Hoyt, who serves as director of staff and player development at USA Training Centers/USA Mavericks in Newington N.H., fondly remembers coaching Whitehouse when they both were in Rochester, N.H. and when he stopped by to practice a few years later.
Hoyt said Whitehouse had tremendous skill as a player, as a fellow teammate and as a coach in a league of 13-year-olds.
"The younger players gravitate to him," Hoyt said, adding Whitehouse brought energy and experience to the field.
Whitehouse was a three-time all-state selection who led Farmington (N.H.) High School to three baseball titles in three years while scoring 1,575 points on the basketball court with the Tigers.

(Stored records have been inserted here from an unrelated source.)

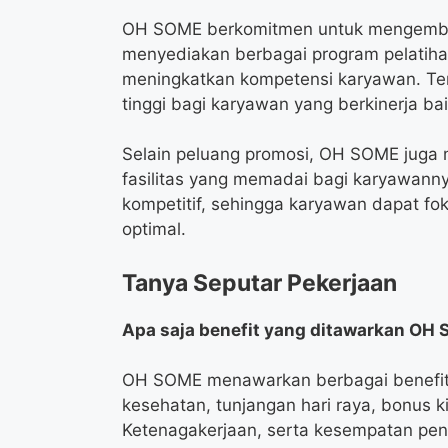
OH SOME berkomitmen untuk mengemba
menyediakan berbagai program pelatih
meningkatkan kompetensi karyawan. Ter
tinggi bagi karyawan yang berkinerja b
Selain peluang promosi, OH SOME juga
fasilitas yang memadai bagi karyawanny
kompetitif, sehingga karyawan dapat fo
optimal.
Tanya Seputar Pekerjaan
Apa saja benefit yang ditawarkan O
OH SOME menawarkan berbagai benefit 
kesehatan, tunjangan hari raya, bonus k
Ketenagakerjaan, serta kesempatan pen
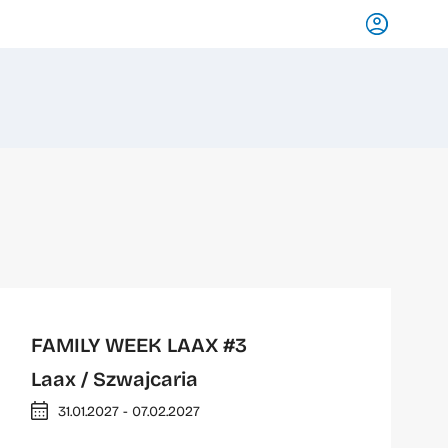
FAMILY WEEK LAAX #3
Laax
/ Szwajcaria
31.01.2027 - 07.02.2027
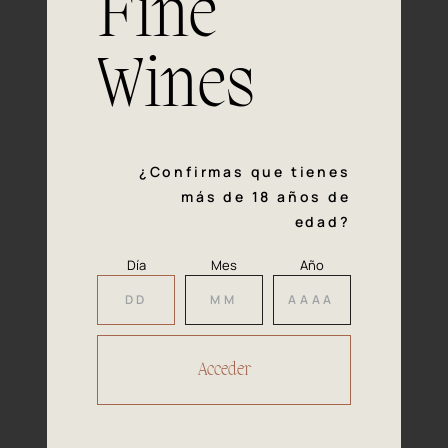
Fine
con la calidad y el mimo en cada paso del proceso de
vinificación nos definen. Hazte socio de Araex, grupo
español líder de bodegas independientes, y descubre un
Wines
exclusivo y diverso catálogo y colecciones singulares de
los mejores vinos Premium de toda España.
Regístrate
¿Confirmas que tienes
más de 18 años de
edad?
Día
Mes
Año
Accede a
tu área privada
Hacer reserva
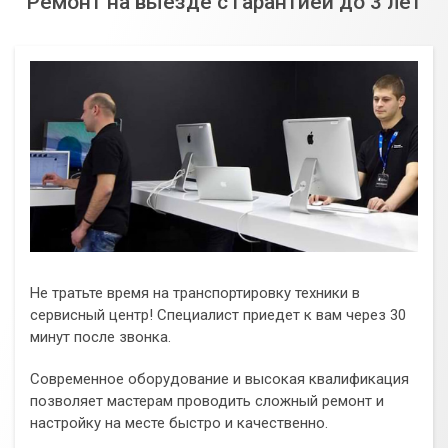
Ремонт на выезде с гарантией до 3 лет
Не тратьте время на транспортировку техники в
сервисный центр! Специалист приедет к вам через 30
минут после звонка.
Современное оборудование и высокая квалификация
позволяет мастерам проводить сложный ремонт и
настройку на месте быстро и качественно.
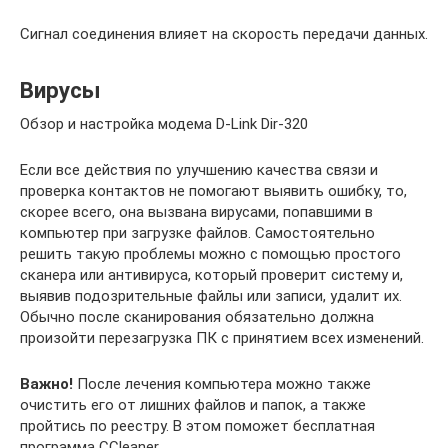
Сигнал соединения влияет на скорость передачи данных.
Вирусы
Обзор и настройка модема D-Link Dir-320
Если все действия по улучшению качества связи и
проверка контактов не помогают выявить ошибку, то,
скорее всего, она вызвана вирусами, попавшими в
компьютер при загрузке файлов. Самостоятельно
решить такую проблемы можно с помощью простого
сканера или антивируса, который проверит систему и,
выявив подозрительные файлы или записи, удалит их.
Обычно после сканирования обязательно должна
произойти перезагрузка ПК с принятием всех изменений.
Важно!
После лечения компьютера можно также
очистить его от лишних файлов и папок, а также
пройтись по реестру. В этом поможет бесплатная
программа CCleaner.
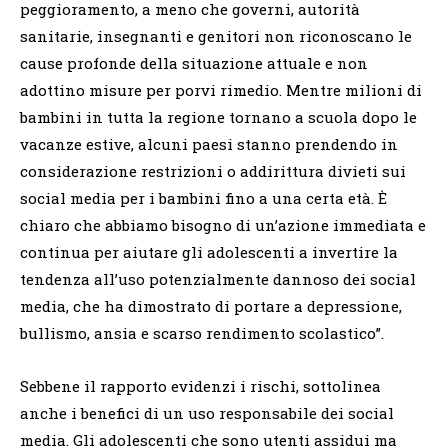
peggioramento, a meno che governi, autorità
sanitarie, insegnanti e genitori non riconoscano le
cause profonde della situazione attuale e non
adottino misure per porvi rimedio.
Mentre milioni di
bambini in tutta la regione tornano a scuola dopo le
vacanze estive, alcuni paesi stanno prendendo in
considerazione restrizioni o addirittura divieti sui
social media per i bambini fino a una certa età.
È
chiaro che abbiamo bisogno di un’azione immediata e
continua per aiutare gli adolescenti a invertire la
tendenza all’uso potenzialmente dannoso dei social
media, che ha dimostrato di portare a depressione,
bullismo, ansia e scarso rendimento scolastico”.
Sebbene il rapporto evidenzi i rischi, sottolinea
anche i benefici di un uso responsabile dei social
media. Gli adolescenti che sono utenti assidui ma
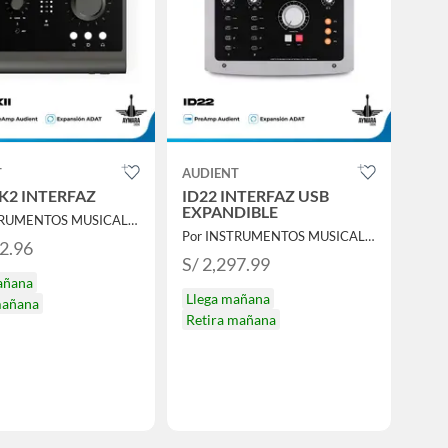
T
AUDIENT
K2 INTERFAZ
ID22 INTERFAZ USB
EXPANDIBLE
Por INSTRUMENTOS MUSICALES AYMARA
Por INSTRUMENTOS MUSICALES AYMARA
12.96
S/ 2,297.99
añana
Llega mañana
mañana
Retira mañana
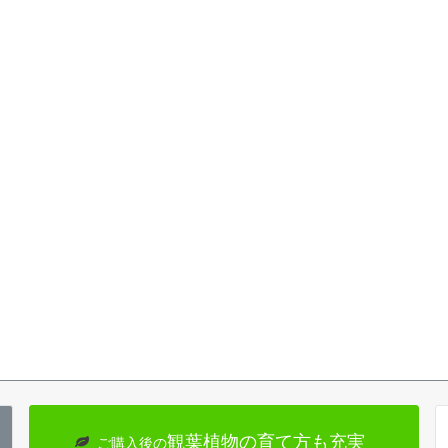
観葉植物の育て方も充実
ご購入後の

After graduating in 2004, Whitehouse hit .364 while playing in South Carolina with Spartanburg Methodist College.
"It was no surprise to me that the Dodgers took a chance with him as an outfielder," Hoyt said, adding Whitehouse was drafted as left fielder in the 23rd round while playing for the Quarry Dogs, a regional collegiate league.
Soon afterward, Hoyt said Whitehouse went to the doctor after experiencing head pain, which he thought was a result of bumping it. But the pain was from several tumors in his eyes, chest and arm.
In June 2005, he was diagnosed with Burkitt's Lymphoma - a rare form of non-Hodgkins cancer - but after undergoing chemotherapy, Whitehouse was cancer-free by October of that year.
"Jayson's touched a lot of folks," Hoyt said, adding perfect strangers were as supportive as people who knew him or watched him play. While Whitehouse never got to take the field with the Dodgers, Hoyt expected him to do well in the big leagues. He added the same drive will help him once again in his long recovery following the accident.